My son and daughter love Apple. They love our iPhones. They love their shared iPad. They love the ol’ family iMac. They love mom’s Macbook and dad’s work Macbook. They love the Apple Store. In fact, they will “ask” (beg, plead, cry) to visit the playground. Oh yes, the Apple store is equivalent to a playground in their minds.
Hand them a non-Apple product and they will scoff at such a travesty.
Yep… they are branded before they are even 5 and 3 respectfully. Mostly, this is because I love the Apple products and our family (immediate and extended) is a fan of Apple.
And this is perhaps why it seems odd to people that we are embarking upon a combine our devices pilot at my school that is not Apple-based. Friends and family are frustrated.
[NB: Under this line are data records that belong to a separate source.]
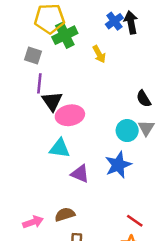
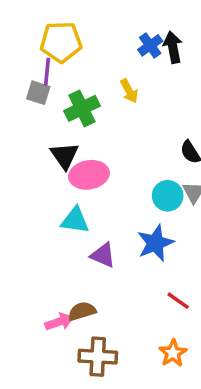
green cross: (65, 35) -> (82, 108), moved
purple line: (39, 83) -> (47, 72), moved
red line: (135, 221) -> (178, 301), moved
pink arrow: (33, 222) -> (59, 322), moved

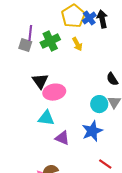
yellow pentagon: (61, 42) -> (73, 16), moved, turned -30
green cross: (82, 108) -> (50, 41), moved

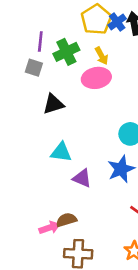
gray square: (25, 45) -> (34, 68), moved
black triangle: (40, 81) -> (53, 104), turned 48
pink ellipse: (54, 92) -> (96, 78), moved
Colleagues and students confused. All concerned for my health because something must be wrong
The Ugly Part of the Device Decision Equation
No question, I hear daily “Why aren’t you be pushing Apple. I thought you loved Apple”. My response usually leaves them even worse off (yes, I’m responsible for the world’s confusion).
But here is the thing: my role is to not make this personal. In fact, I’ve said before that what device you prefer personally and what is best for all students is not synonymous.
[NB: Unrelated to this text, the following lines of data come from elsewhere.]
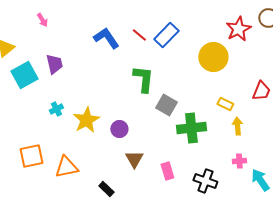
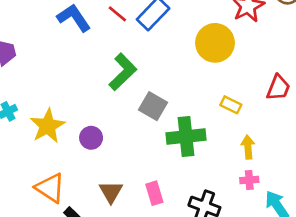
green L-shape: (143, 79) -> (123, 72), turned 40
yellow arrow: (237, 126) -> (248, 147), moved
brown triangle: (134, 159) -> (111, 192), moved
orange triangle: (66, 167) -> (50, 188), moved, turned 45

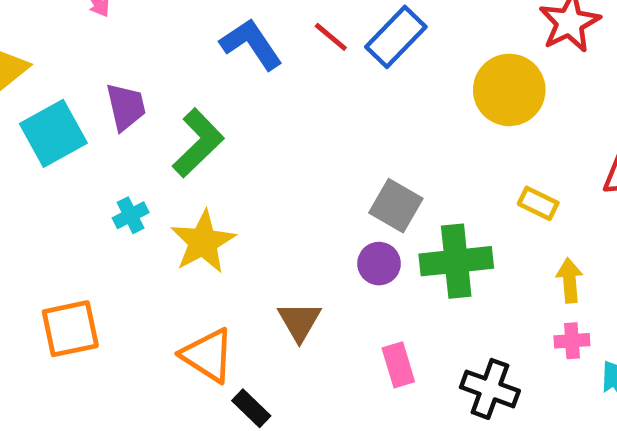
green L-shape: (123, 72) -> (198, 143), moved
purple circle: (91, 138) -> (379, 264), moved
brown triangle: (111, 192) -> (299, 321), moved

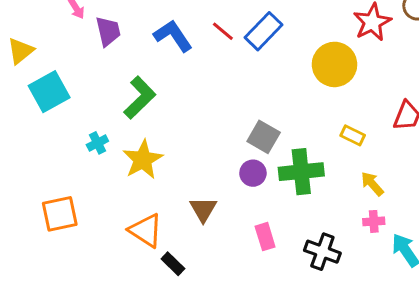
purple trapezoid: (126, 107) -> (108, 31), moved
yellow arrow: (570, 280) -> (372, 184), turned -36

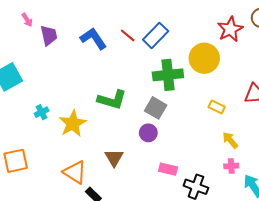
green L-shape: (140, 98) -> (112, 100), moved, turned 60
green cross: (301, 172) -> (168, 75), moved
pink rectangle: (265, 237) -> (168, 169), moved, turned -60

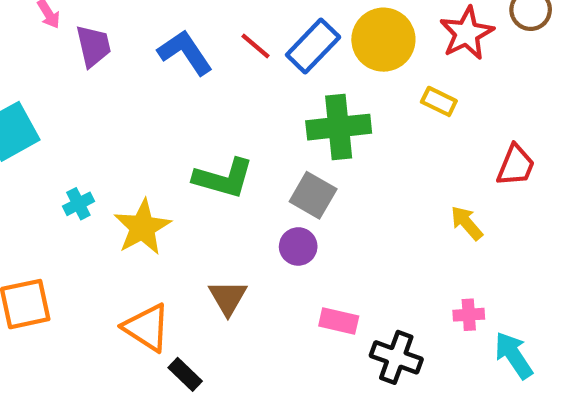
yellow circle: (204, 58) -> (383, 40), moved
yellow rectangle: (217, 107) -> (439, 101), moved
yellow arrow: (230, 140) -> (467, 223), moved

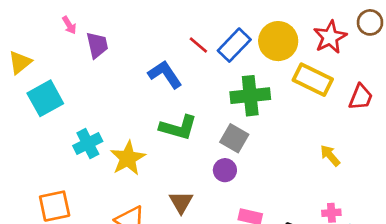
blue L-shape: (185, 52) -> (165, 74), moved
yellow rectangle: (439, 101) -> (313, 80), size x1.8
red trapezoid: (516, 165) -> (361, 97), moved
cyan cross: (78, 204) -> (88, 144), size x1.5

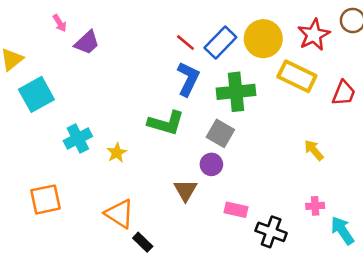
purple trapezoid: (97, 45) -> (87, 43), turned 60
blue L-shape: (165, 74) -> (188, 79), moved, turned 60
yellow star: (128, 158) -> (117, 153), size x0.6
brown triangle: (181, 202) -> (185, 190), moved

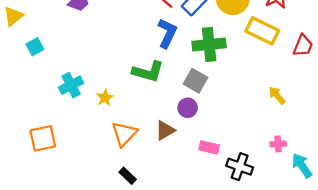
cyan square: (36, 94) -> (35, 47), size x0.6
brown triangle: (185, 190) -> (165, 130), turned 30
orange triangle: (119, 214) -> (124, 134), moved, turned 40

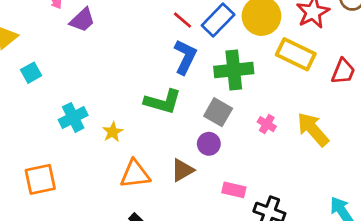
yellow arrow: (277, 95) -> (313, 129), size x1.6
orange triangle: (124, 134) -> (135, 174), turned 40
pink cross: (278, 144) -> (267, 124), moved, turned 35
What device you prefer personally and what is best for all students is not synonymous. Difficult to separate the two.
— Ryan Bretag (@ryanbretag) October 30, 2012
And to be quite frank, it is every educator’s responsibility to remove personal device bias from the equation when considering the most appropriate device for the learning and teaching vision.
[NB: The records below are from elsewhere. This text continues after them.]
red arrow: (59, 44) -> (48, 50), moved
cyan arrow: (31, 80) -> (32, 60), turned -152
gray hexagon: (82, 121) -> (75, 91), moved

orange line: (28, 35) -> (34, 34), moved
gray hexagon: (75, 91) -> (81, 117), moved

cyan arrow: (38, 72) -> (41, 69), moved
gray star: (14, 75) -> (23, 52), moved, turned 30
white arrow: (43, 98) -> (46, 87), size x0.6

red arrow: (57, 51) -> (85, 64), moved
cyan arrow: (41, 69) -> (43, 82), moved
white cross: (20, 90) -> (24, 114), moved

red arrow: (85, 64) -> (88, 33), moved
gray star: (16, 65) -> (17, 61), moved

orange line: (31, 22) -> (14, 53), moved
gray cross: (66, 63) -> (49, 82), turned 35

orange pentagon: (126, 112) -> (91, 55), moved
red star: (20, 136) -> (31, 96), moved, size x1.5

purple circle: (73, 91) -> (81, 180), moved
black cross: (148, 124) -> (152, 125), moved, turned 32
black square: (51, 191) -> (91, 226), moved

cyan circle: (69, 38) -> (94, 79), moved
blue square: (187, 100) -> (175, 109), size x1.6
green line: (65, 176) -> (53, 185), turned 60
And I can’t help but wonder if educators are doing this especially school leaders.
It is hard. We want to believe our personal choice in device is best for everyone. We want to argue for what we personally believe to be true based upon our own experience.
It is the ugly part of the device discussion that is rarely discussed, but I’d argue needs to be put on the table. If not, we’ll continue making it personal. We’ll continue seeing the device decision a commendation or indictment of who you are as an educator.